The short and sweet:
rsqrtss
is safer and, as a result, less accurate and slower.
sqrtss
is faster and, as a result, less safe.
Why is rsqrtss
safer?
- It doesn't use the whole XMM register.
Why is rsqrtss
slower?
- Because it needs more registers to perform the same action as
sqrtss
.
Why does rsqrtss
use a reciprocal?
- In a pinch, it seems that the reciprocal of a square root can be calculated faster and with less memory.
Pico-spelenda: Lots of math.
The long and bitter:
Research
What does -ffast-math
do?
-ffast-math
Enable fast-math mode. This defines the __FAST_MATH__ preprocessor
macro, and lets the compiler make aggressive, potentially-lossy
assumptions about floating-point math. These include:
Floating-point math obeys regular algebraic rules for real numbers (e.g. + and * are associative, x/y == x * (1/y), and (a + b) * c == a * c + b * c),
operands to floating-point operations are not equal to NaN and Inf, and
+0 and -0 are interchangeable.
What does -fstack-protector-all
do?
This answer can be found here.
Basically, it "forces the usage of stack protectors for all functions".
What is a "stack protector"?
A nice article for you.
The blissfully short, quite terribly succient sparknotes is:
- A "stack protector" is used to prevent exploitation of stack overwrites.

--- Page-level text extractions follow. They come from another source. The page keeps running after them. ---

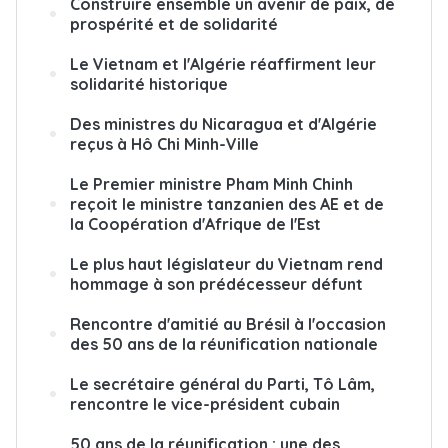
Construire ensemble un avenir de paix, de
prospérité et de solidarité
Le Vietnam et l'Algérie réaffirment leur
solidarité historique
Des ministres du Nicaragua et d'Algérie
reçus à Hô Chi Minh-Ville
Le Premier ministre Pham Minh Chinh
reçoit le ministre tanzanien des AE et de
la Coopération d'Afrique de l'Est
Le plus haut législateur du Vietnam rend
hommage à son prédécesseur défunt
Rencontre d'amitié au Brésil à l'occasion
des 50 ans de la réunification nationale
Le secrétaire général du Parti, Tô Lâm,
rencontre le vice-président cubain
50 ans de la réunification : une des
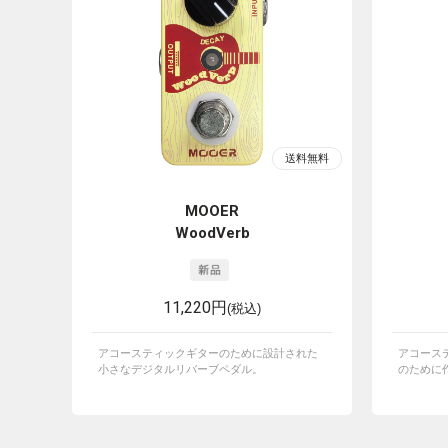
MOOER
WoodVerb
11,220円
(税込)
アコースティックギターのために設計された
アコース
小さなデジタルリバーブペダル。
のために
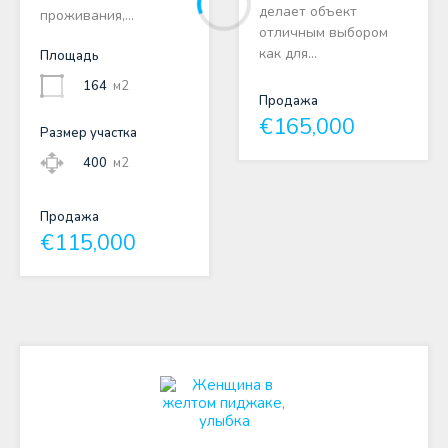
делает объект
проживания,…
отличным выбором
как для…
Площадь
164
м2
Продажа
€165,000
Размер участка
400
м2
Продажа
€115,000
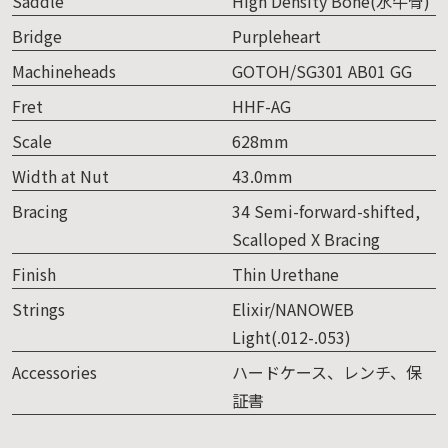
Saddle
High Density Bone(水牛骨)
Bridge
Purpleheart
Machineheads
GOTOH/SG301 AB01 GG
Fret
HHF-AG
Scale
628mm
Width at Nut
43.0mm
Bracing
34 Semi-forward-shifted,
Scalloped X Bracing
Finish
Thin Urethane
Strings
Elixir/NANOWEB
Light(.012-.053)
Accessories
ハードケース、レンチ、保
証書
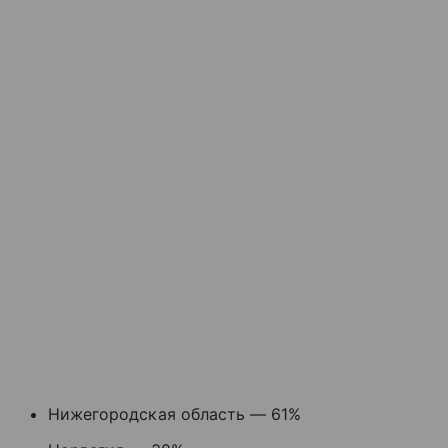
Нижегородская область — 61%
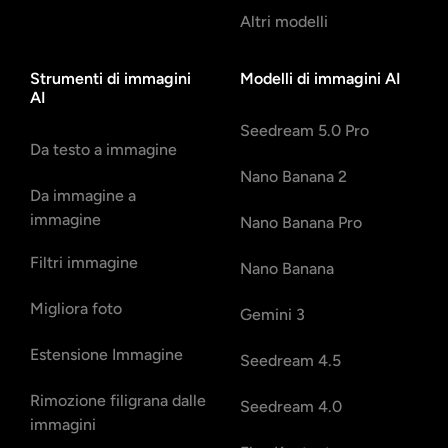
Altri modelli
Strumenti di immagini
Modelli di immagini AI
AI
Seedream 5.0 Pro
Da testo a immagine
Nano Banana 2
Da immagine a
immagine
Nano Banana Pro
Filtri immagine
Nano Banana
Migliora foto
Gemini 3
Estensione Immagine
Seedream 4.5
Rimozione filigrana dalle
Seedream 4.0
immagini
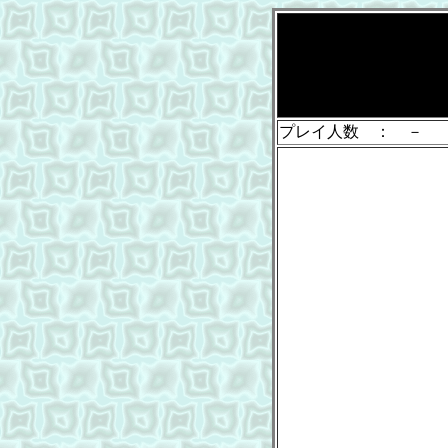
プレイ人数 ： －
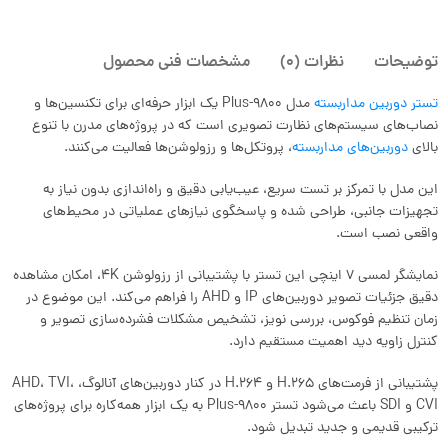
توضیحات
نظرات (0)
مشخصات فنی محصول
تستر دوربین مداربسته
مدل 9800-Plus یک ابزار حرفه‌ای برای تکنسین‌ها و
نصاب‌های سیستم‌های نظارت تصویری است که در پروژه‌های مدرن با تنوع
بالای
دوربین‌های مداربسته
، پروتکل‌ها و رزولوشن‌ها فعالیت می‌کنند.
این مدل با تمرکز بر تست سریع، عیب‌یابی دقیق و راه‌اندازی بدون نیاز به
تجهیزات جانبی، طراحی شده و پاسخگوی نیازهای عملیاتی در محیط‌های
واقعی نصب است.
نمایشگر لمسی 7 اینچی این تستر با پشتیبانی از رزولوشن 4K، امکان مشاهده
دقیق جزئیات تصویر دوربین‌های IP و AHD را فراهم می‌کند. این موضوع در
زمان تنظیم فوکوس، بررسی نویز، تشخیص مشکلات فشرده‌سازی تصویر و
کنترل زاویه دید اهمیت مستقیم دارد.
پشتیبانی از فرمت‌های H.265 و H.264 در کنار دوربین‌های آنالوگ، AHD، TVI،
CVI و SDI باعث می‌شود تستر 9800-Plus به یک ابزار همه‌کاره برای پروژه‌های
ترکیبی قدیمی و جدید تبدیل شود.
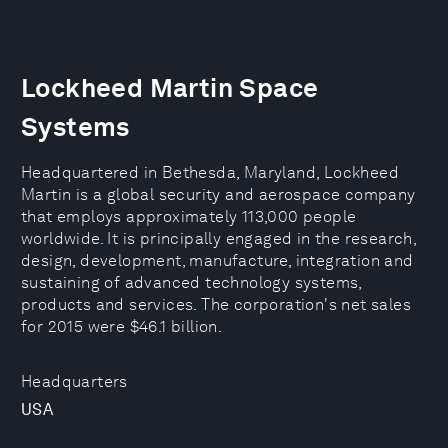
Lockheed Martin Space
Systems
Headquartered in Bethesda, Maryland, Lockheed
Martin is a global security and aerospace company
that employs approximately 113,000 people
worldwide. It is principally engaged in the research,
design, development, manufacture, integration and
sustaining of advanced technology systems,
products and services. The corporation's net sales
for 2015 were $46.1 billion.
Headquarters
USA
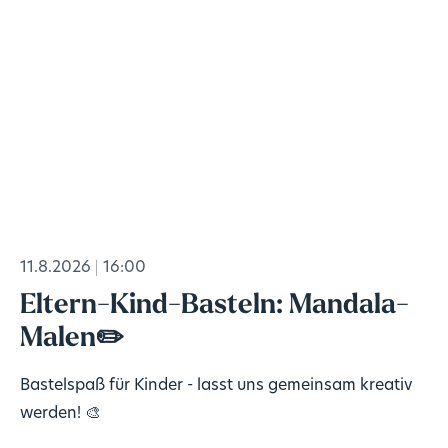
11.8.2026
16:00
Eltern-Kind-Basteln: Mandala-
Malen✏️
Bastelspaß für Kinder - lasst uns gemeinsam kreativ
werden! 🎨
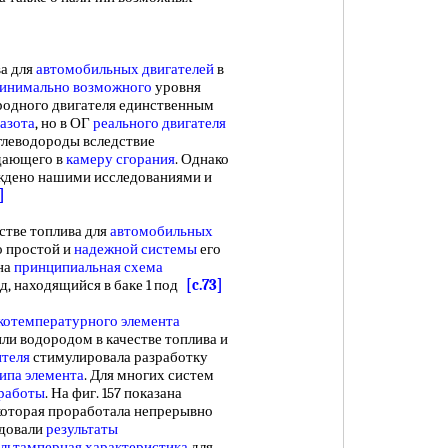
ва для
автомобильных двигателей
в
инимально возможного
уровня
одного двигателя единственным
азота
, но в ОГ
реального двигателя
глеводороды вследствие
адающего в
камеру сгорания
. Однако
рждено нашими исследованиями и
]
стве топлива для
автомобильных
о простой и
надежной системы
его
ана
принципиальная схема
д, находящийся в баке 1 под
[c.73]
зкотемпературного
элемента
ли водородом в качестве топлива и
ителя
стимулировала разработку
ипа элемента
. Для многих систем
 работы
. На фиг. 157 показана
которая проработала непрерывно
едовали
результаты
льтамперная характеристика
для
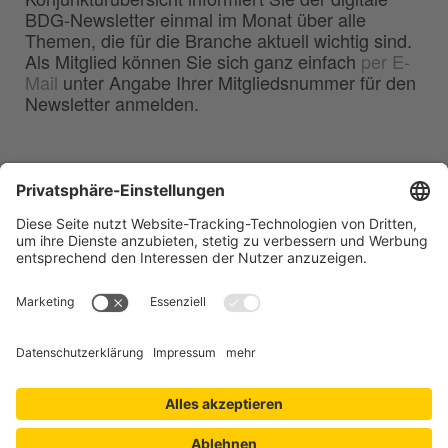
BDG-Newsletter einmal im Monat über alle
Themen, die für die Branche aktuell wichtig sind.
Als Mitglied können Sie sich ganz einfach
per E-
Mail
unter Angabe Ihrer Mitgliedsnummer für den
Newsletter anmelden.
BDG
Bundesverband der
–
Deutschen Gießerei-Industrie e.V.
Hansaallee 203
40549 Düsseldorf
Telefon:
0211 - 68 71 - 03
Telefax:
0211 - 68 71 - 3333
E-Mail:
info(at)bdguss.de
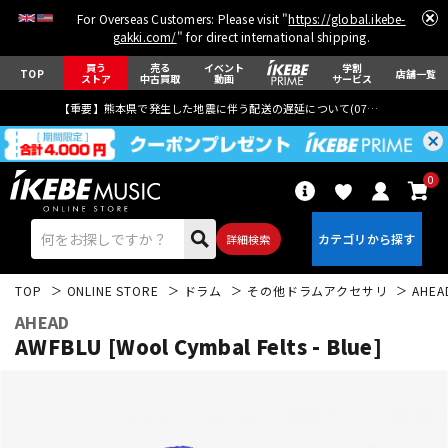
For Overseas Customers: Please visit "
https://global.ikebe-
gakki.com/
" for direct international shipping.
買う
売る
イベント
学割
TOP
店舗一覧
ストア
中古買取
動画
サービス
【重要】熊本県で発生した地震に伴う配送の遅延について(
07月29日
更新)
0
詳細検索
TOP
ONLINE STORE
ドラム
その他ドラムアクセサリ
AHEA
AHEAD
AWFBLU [Wool Cymbal Felts - Blue]
エレキギター
アコギ/エレアコ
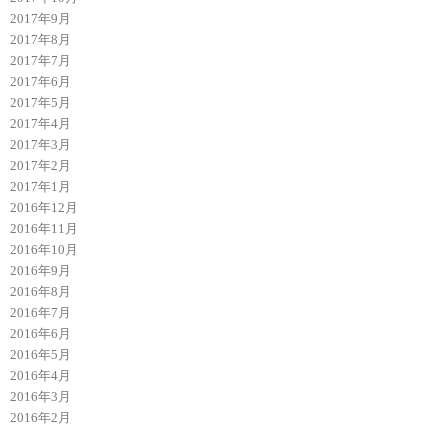
2017年9月
2017年8月
2017年7月
2017年6月
2017年5月
2017年4月
2017年3月
2017年2月
2017年1月
2016年12月
2016年11月
2016年10月
2016年9月
2016年8月
2016年7月
2016年6月
2016年5月
2016年4月
2016年3月
2016年2月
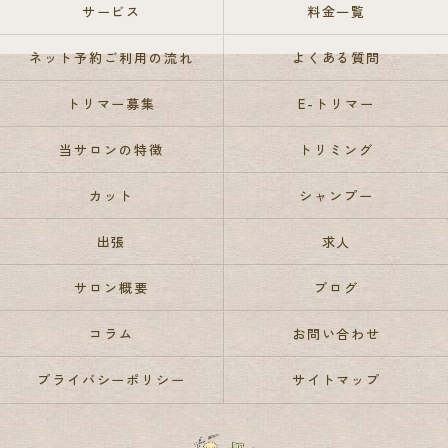
サービス
料金一覧
ネット予約ご利用の流れ
よくある質問
トリマー募集
E-トリマー
当サロンの特徴
トリミング
カット
シャンプー
出張
求人
サロン概要
ブログ
コラム
お問い合わせ
プライバシーポリシー
サイトマップ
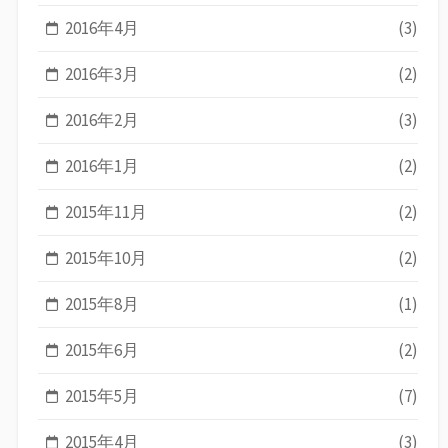
2016年4月
(3)
2016年3月
(2)
2016年2月
(3)
2016年1月
(2)
2015年11月
(2)
2015年10月
(2)
2015年8月
(1)
2015年6月
(2)
2015年5月
(7)
2015年4月
(3)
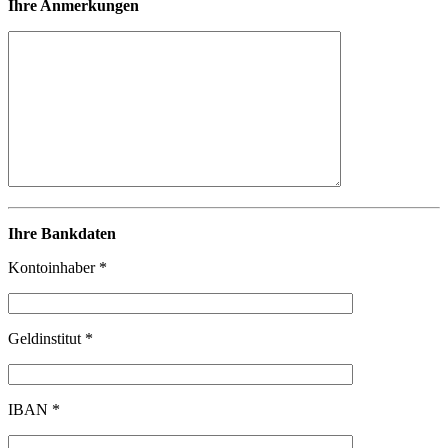
Ihre Anmerkungen
Ihre Bankdaten
Kontoinhaber *
Geldinstitut *
IBAN *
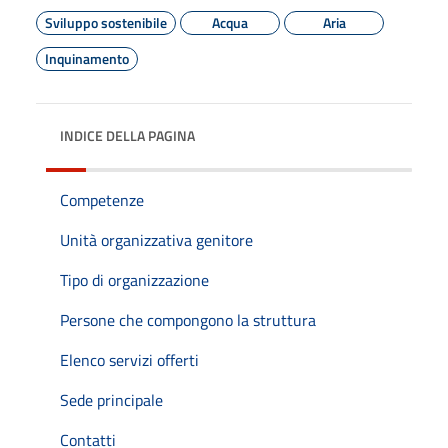
Sviluppo sostenibile
Acqua
Aria
Inquinamento
INDICE DELLA PAGINA
Competenze
Unità organizzativa genitore
Tipo di organizzazione
Persone che compongono la struttura
Elenco servizi offerti
Sede principale
Contatti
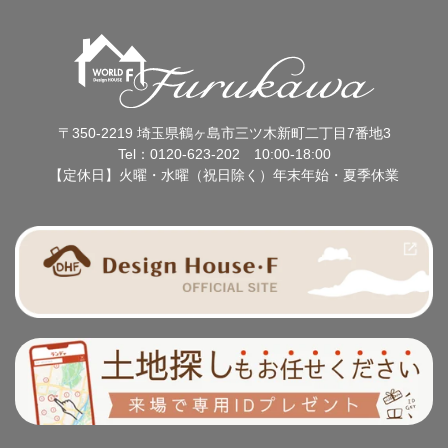
〒350-2219 埼玉県鶴ヶ島市三ツ木新町二丁目7番地3
Tel：0120-623-202 10:00-18:00
【定休日】火曜・水曜（祝日除く）年末年始・夏季休業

the stack protector as implemented in gcc and clang adds an additional guard
variable to each function’s stack area.
Interesting Drawback To Note:
"Adding these checks will lead to a little runtime overhead: More stack
space is needed, but that is negligible except for really constrained
systems...Do you aim for maximum security at the cost of
performance? -fstack-protector-all
is for you."
What is sqrtss
?
According to @godbolt:
Computes the square root of the low single-precision floating-point value
in the second source operand and stores the single-precision floating-point
result in the destination operand. The second source operand can be an XMM
register or a 32-bit memory location. The first source and destination
operands is an XMM register.
What is a "source operand"?
A tutorial can be found here
In essence, an operand is a location of data in a computer. Imagine the simple instruction of x+x=y.You need to know what 'x' is, which is the source operand. And where the result will be stored, 'y', which is the destination operand. Notice how the '+' symbol, which is commonly called an 'operation' can be forgotten, because it doesn't matter in this example.
What is an "XMM register"?
An explanation can be found here.
It's just a specific type of register. It's primarily used in floating math
( which, surpisingly enough, is the math you are trying to do ).
What is rsqrtss
?
Again, according to @godbolt:
Computes an approximate reciprocal of the square root of the low
single-precision floating-point value in the source operand (second operand)
stores the single-precision floating-point result in the destination operand.
The source operand can be an XMM register or a 32-bit memory location. The
destination operand is an XMM register. The three high-order doublewords of
the destination operand remain unchanged. See Figure 10-6 in the Intel® 64 and
IA-32 Architectures Software Developer’s Manual, Volume 1, for an illustration
of a scalar single-precision floating-point operation.
What is a "doubleword"?
A simple definition.
It is a unit of measurement of computer memory, just like 'bit' or 'byte'. However, unlike 'bit' or 'byte', it is not universal and depends on the architectures of the computer.
What does "Figure 10-6 in the Intel® 64 and IA-32 Architectures Software Developer’s Manual, Volume 1" look like?
Disclaimer:
Most of this knowlegde comes from outside sources. I literally install clang just now to help answer your question. I'm not an expert.